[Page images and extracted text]
★ ★ ★ ★ ★

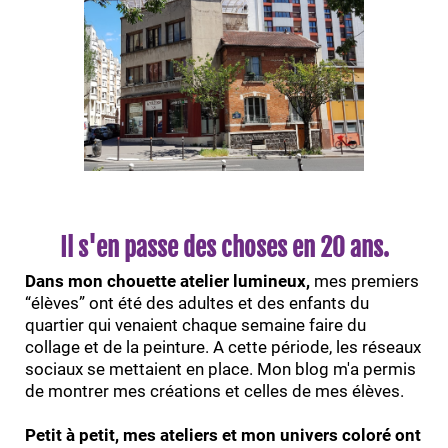
Il s'en passe des choses en 20 ans.
Dans mon chouette atelier lumineux,
mes premiers
“élèves” ont été des adultes et des enfants du
quartier qui venaient chaque semaine faire du
collage et de la peinture. A cette période, les réseaux
sociaux se mettaient en place. Mon blog m'a permis
de montrer mes créations et celles de mes élèves.
Petit à petit, mes ateliers et mon univers coloré ont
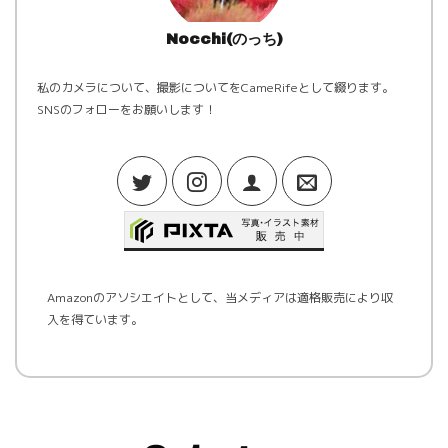
Nocchi(のっち)
私のカメラについて、撮影についてをCameRifeとして綴ります。
SNSのフォローをお願いします！
Amazonのアソシエイトとして、当メディアは適格販売により収
入を得ています。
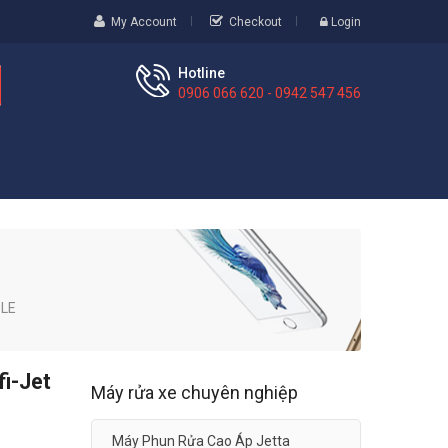
My Account
Checkout
Login
Hotline
0906 066 620 - 0942 547 456
ZLE
fi-Jet
Máy rửa xe chuyên nghiệp
Máy Phun Rửa Cao Áp Jetta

★ ★ ★ ★ ★

Leave the pictures out, and copy exactly each line from the one containing "collage et de" through the final line of the data.

collage et de la peinture. A cette période, les réseaux
sociaux se mettaient en place. Mon blog m'a permis
de montrer mes créations et celles de mes élèves.
Petit à petit, mes ateliers et mon univers coloré ont
Nocchi(のっち)
私のカメラについて、撮影についてをCameRifeとして綴ります。
SNSのフォローをお願いします！
Amazonのアソシエイトとして、当メディアは適格販売により収
入を得ています。
My Account
Checkout
Login
Hotline
0906 066 620 - 0942 547 456
ZLE
fi-Jet
Máy rửa xe chuyên nghiệp
Máy Phun Rửa Cao Áp Jetta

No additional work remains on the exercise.